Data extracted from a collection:

*** Begin section ***

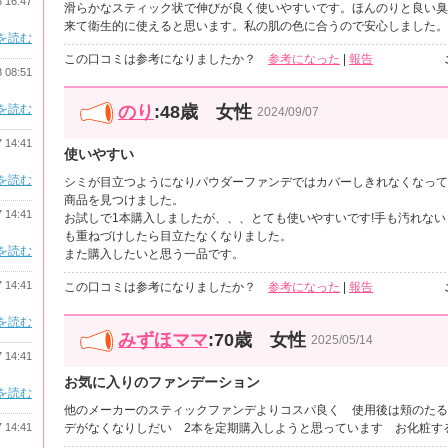
8 16:47
滑らかなスティック状で伸びが良く使いやすいです。ほんのりと良い臭
来て衛生的に使えると思います。私の肌の色に合うので安心しました。
を読む
この口コミは参考になりましたか？
参考になった
|
報告
8 08:51
を読む
のり
:48歳 女性
2024/09/07
7 14:41
使いやすい
を読む
シミが目立つようになりパウダーファンデではカバーしきれなくなって
商品を見つけました。
7 14:41
お試しで1本購入しましたが、、、とても使いやすいです!手も汚れな
も重ねづけしたら目立たなくなりました。
を読む
また購入したいと思う一品です。
7 14:41
この口コミは参考になりましたか？
参考になった
|
報告
を読む
みずほママ
:70歳 女性
2025/05/14
7 14:41
お気に入りのファンデーション
を読む
他のメーカーのスティックファンデよりコスパ良く 使用後は頬のたる
7 14:41
デがなくなりしだい 2本を定期購入しようと思っています お化粧す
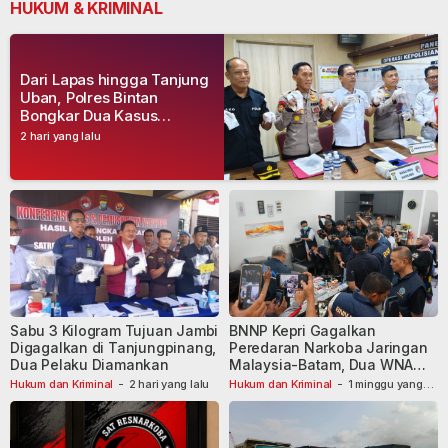
HUKUM & KRIMINAL
Dari Lapas hingga Tanjung
Uban, Polres Bintan
Bongkar Dua Kasus
Narkoba, Empat Tersangka
2 hari yang lalu
Dibekuk
Sabu 3 Kilogram Tujuan Jambi
BNNP Kepri Gagalkan
Digagalkan di Tanjungpinang,
Peredaran Narkoba Jaringan
Dua Pelaku Diamankan
Malaysia-Batam, Dua WNA
Masih Diburu
Hukum dan Kriminal
-
2 hari yang lalu
Hukum dan Kriminal
-
1 minggu yang
lalu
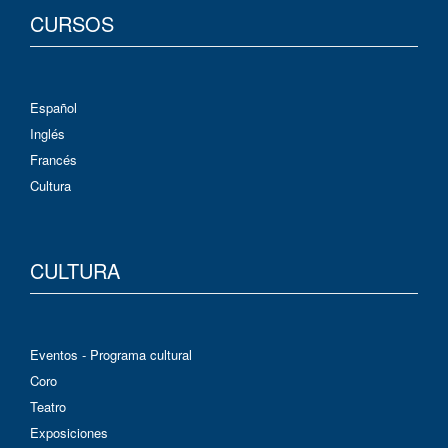
CURSOS
Español
Inglés
Francés
Cultura
CULTURA
Eventos - Programa cultural
Coro
Teatro
Exposiciones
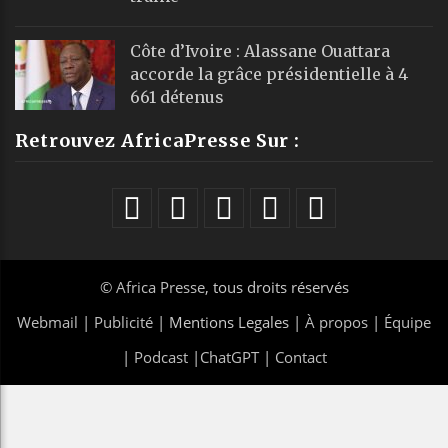
Côte d’Ivoire : Alassane Ouattara
accorde la grâce présidentielle à 4
661 détenus
Retrouvez AfricaPresse Sur :
©
Africa Presse
, tous droits réservés
Webmail
|
Publicité
| Mentions Legales |
À propos
|
Équipe
|
Podcast
|
ChatGPT
|
Contact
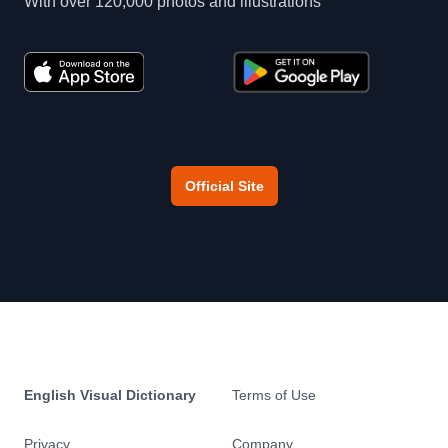
With over 120,000 photos and illustrations
Official Site
English Visual Dictionary
Terms of Use
Privacy
Company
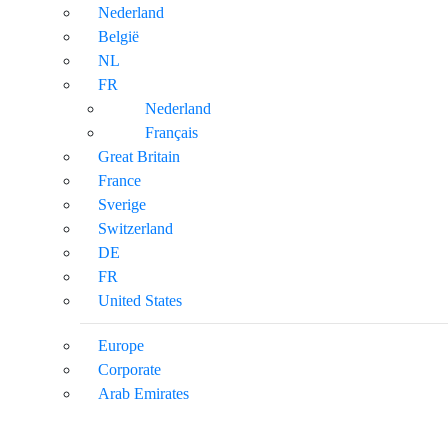
Nederland
België
NL
FR
Nederland
Français
Great Britain
France
Sverige
Switzerland
DE
FR
United States
Europe
Corporate
Arab Emirates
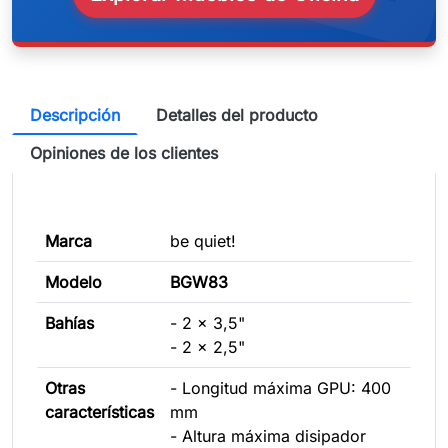
Descripción
Detalles del producto
Opiniones de los clientes
Marca
be quiet!
Modelo
BGW83
Bahías
- 2 x 3,5"
- 2 x 2,5"
Otras
- Longitud máxima GPU: 400
características
mm
- Altura máxima disipador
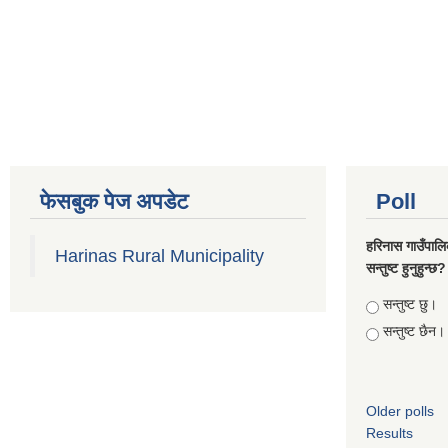
फेसबुक पेज अपडेट
Poll
हरिनास गाउँपालि
Harinas Rural Municipality
सन्तुष्ट हुनुहुन्छ?
Choices
सन्तुष्ट छु।
सन्तुष्ट छैन।
Older polls
Results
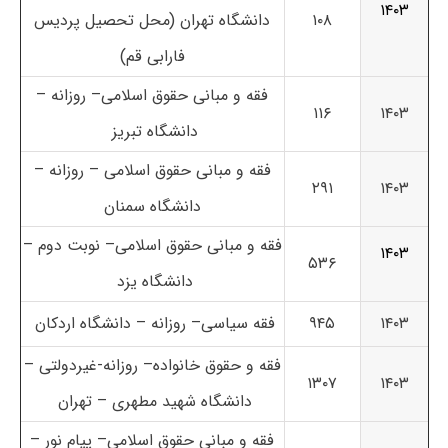
۱۴۰۳
۱۰۸
دانشگاه تهران (محل تحصیل پردیس
فارابی قم)
فقه و مبانی حقوق اسلامی– روزانه –
۱۱۶
۱۴۰۳
دانشگاه تبریز
فقه و مبانی حقوق اسلامی – روزانه –
۲۹۱
۱۴۰۳
دانشگاه سمنان
فقه و مبانی حقوق اسلامی– نوبت دوم –
۱۴۰۳
۵۳۶
دانشگاه یزد
۱۴۰۳
۹۴۵
فقه سیاسی– روزانه – دانشگاه اردکان
فقه و حقوق خانواده– روزانه-غیردولتی –
۱۳۰۷
۱۴۰۳
دانشگاه شهید مطهری – تهران
فقه و مبانی حقوق اسلامی– پیام نور –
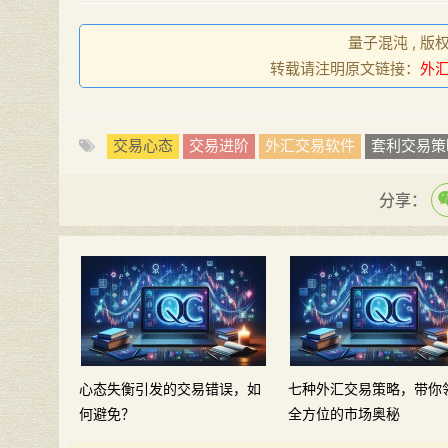
量子混沌 , 版
转载请注明原文链接：
外
交易心态
交易进阶
外汇交易软件
套利交易策
分享：
心态失衡引发的交易错误，如
七种外汇交易策略，带你
何避免？
全方位的市场奥秘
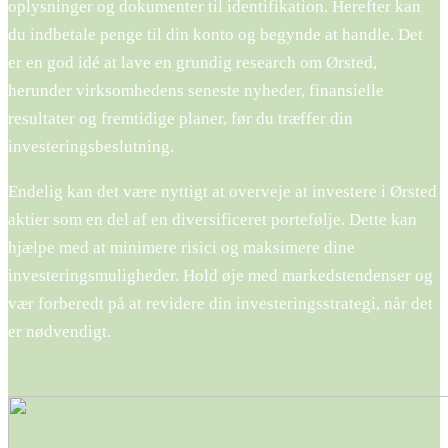
oplysninger og dokumenter til identifikation. Herefter kan
du indbetale penge til din konto og begynde at handle. Det
er en god idé at lave en grundig research om Ørsted,
herunder virksomhedens seneste nyheder, finansielle
resultater og fremtidige planer, før du træffer din
investeringsbeslutning.
Endelig kan det være nyttigt at overveje at investere i Ørsted
aktier som en del af en diversificeret portefølje. Dette kan
hjælpe med at minimere risici og maksimere dine
investeringsmuligheder. Hold øje med markedstendenser og
vær forberedt på at revidere din investeringsstrategi, når det
er nødvendigt.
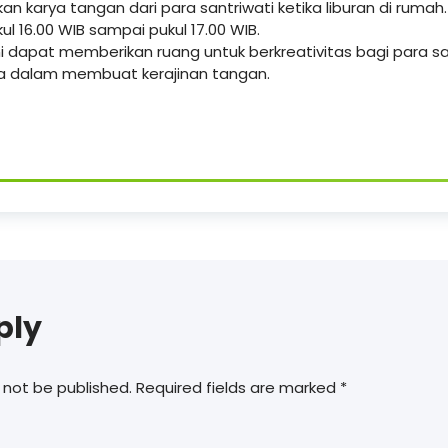
kan karya tangan dari para santriwati ketika liburan di rumah.
kul 16.00 WIB sampai pukul 17.00 WIB.
 dapat memberikan ruang untuk berkreativitas bagi para sa
ka dalam membuat kerajinan tangan.
ply
 not be published.
Required fields are marked
*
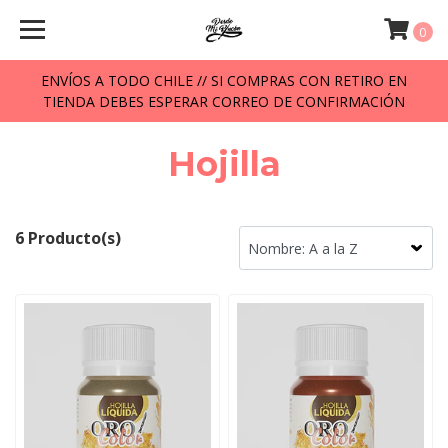
0
ENVÍOS A TODO CHILE // SI COMPRAS CON RETIRO EN
TIENDA DEBES ESPERAR CORREO DE CONFIRMACIÓN
Hojilla
6 Producto(s)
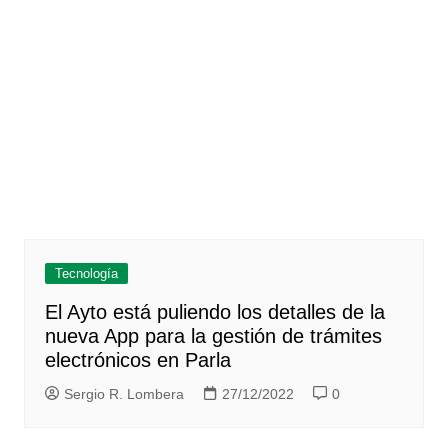
Tecnología
El Ayto está puliendo los detalles de la
nueva App para la gestión de trámites
electrónicos en Parla
Sergio R. Lombera
27/12/2022
0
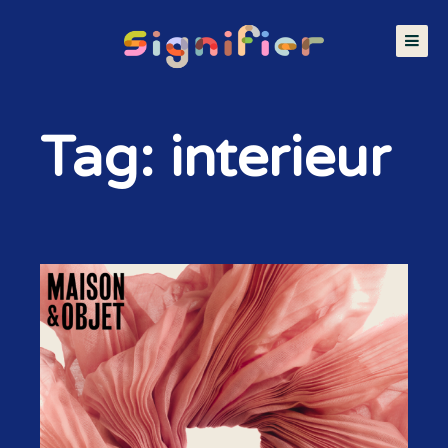
Tag: interieur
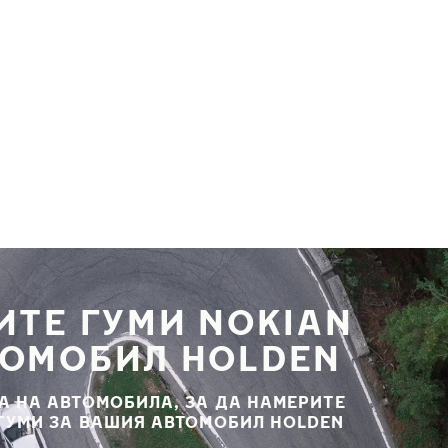
ИТЕ ГУМИ NOKIAN
ТОМОБИЛ HOLDEN
А НА АВТОМОБИЛА, ЗА ДА НАМЕРИТЕ
 ГУМИ ЗА ВАШИЯ АВТОМОБИЛ HOLDEN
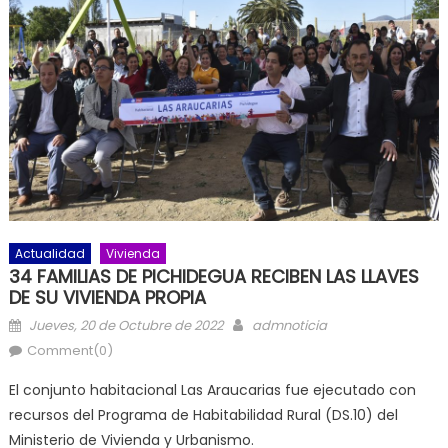
Actualidad
Vivienda
34 FAMILIAS DE PICHIDEGUA RECIBEN LAS LLAVES
DE SU VIVIENDA PROPIA
Posted on
Author
Jueves, 20 de Octubre de 2022
admnoticia
Comment(0)
El conjunto habitacional Las Araucarias fue ejecutado con
recursos del Programa de Habitabilidad Rural (DS.10) del
Ministerio de Vivienda y Urbanismo.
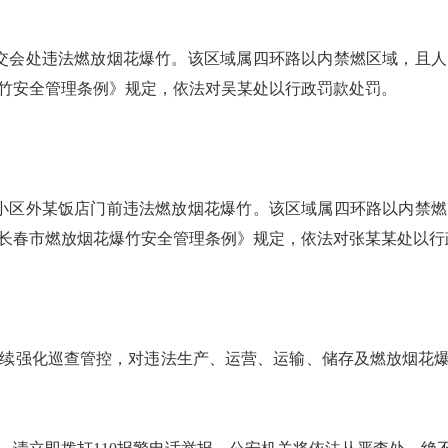
路交会处违法燃放烟花爆竹。该区域属四环路以内禁燃区域，且
竹安全管理条例》规定，依法对吴某处以行政罚款处罚。
园小区外某饭店门前违法燃放烟花爆竹。该区域属四环路以内禁
长春市燃放烟花爆竹安全管理条例》规定，依法对张某某处以行
续强化巡查管控，对违法生产、运营、运输、储存及燃放烟花爆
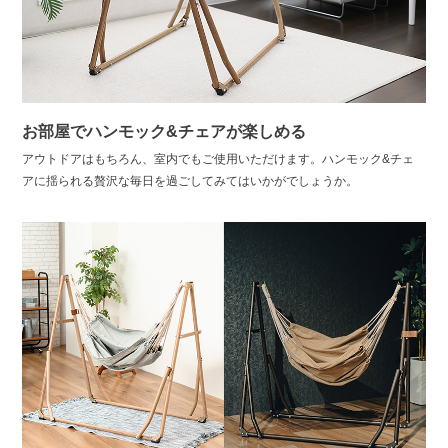
お部屋でハンモック&チェアが楽しめる
アウトドアはもちろん、室内でもご使用いただけます。ハンモック&チェ
アに揺られる贅沢な毎日を過ごしてみてはいかがでしょうか。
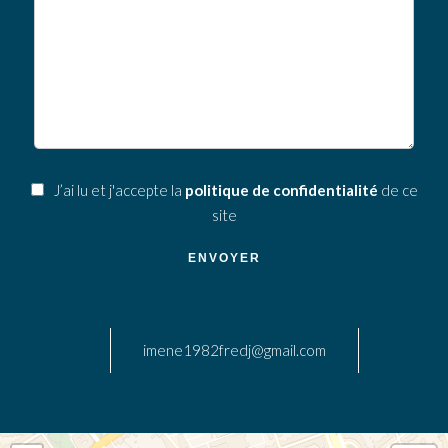
J’ai lu et j'accepte la
politique de confidentialité
de ce
site
ENVOYER
imene1982fredj@gmail.com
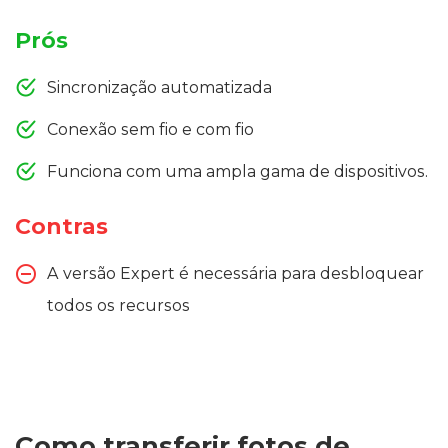
Prós
Sincronização automatizada
Conexão sem fio e com fio
Funciona com uma ampla gama de dispositivos.
Contras
A versão Expert é necessária para desbloquear
todos os recursos
Como transferir fotos de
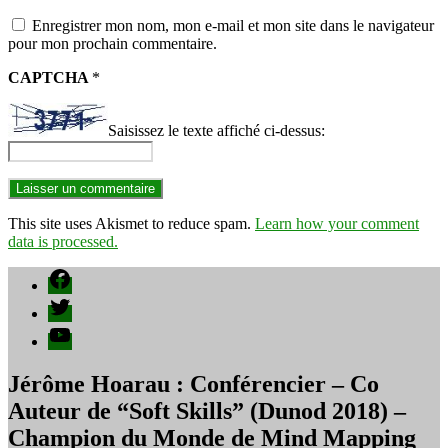
Enregistrer mon nom, mon e-mail et mon site dans le navigateur
pour mon prochain commentaire.
CAPTCHA
*
Saisissez le texte affiché ci-dessus:
This site uses Akismet to reduce spam.
Learn how your comment
data is processed.
Facebook
Twitter
YouTube
Jérôme Hoarau : Conférencier – Co
Auteur de “Soft Skills” (Dunod 2018) –
Champion du Monde de Mind Mapping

*** End section ***

> **About this exercise**
Output exactly what runs from the line with "Enregistrer mon nom, mon" to the final line above, both lines included, and nothing else.

> **Solution below**
Enregistrer mon nom, mon e-mail et mon site dans le navigateur
pour mon prochain commentaire.
CAPTCHA
*
Saisissez le texte affiché ci-dessus:
This site uses Akismet to reduce spam.
Learn how your comment
data is processed.
Facebook
Twitter
YouTube
Jérôme Hoarau : Conférencier – Co
Auteur de “Soft Skills” (Dunod 2018) –
Champion du Monde de Mind Mapping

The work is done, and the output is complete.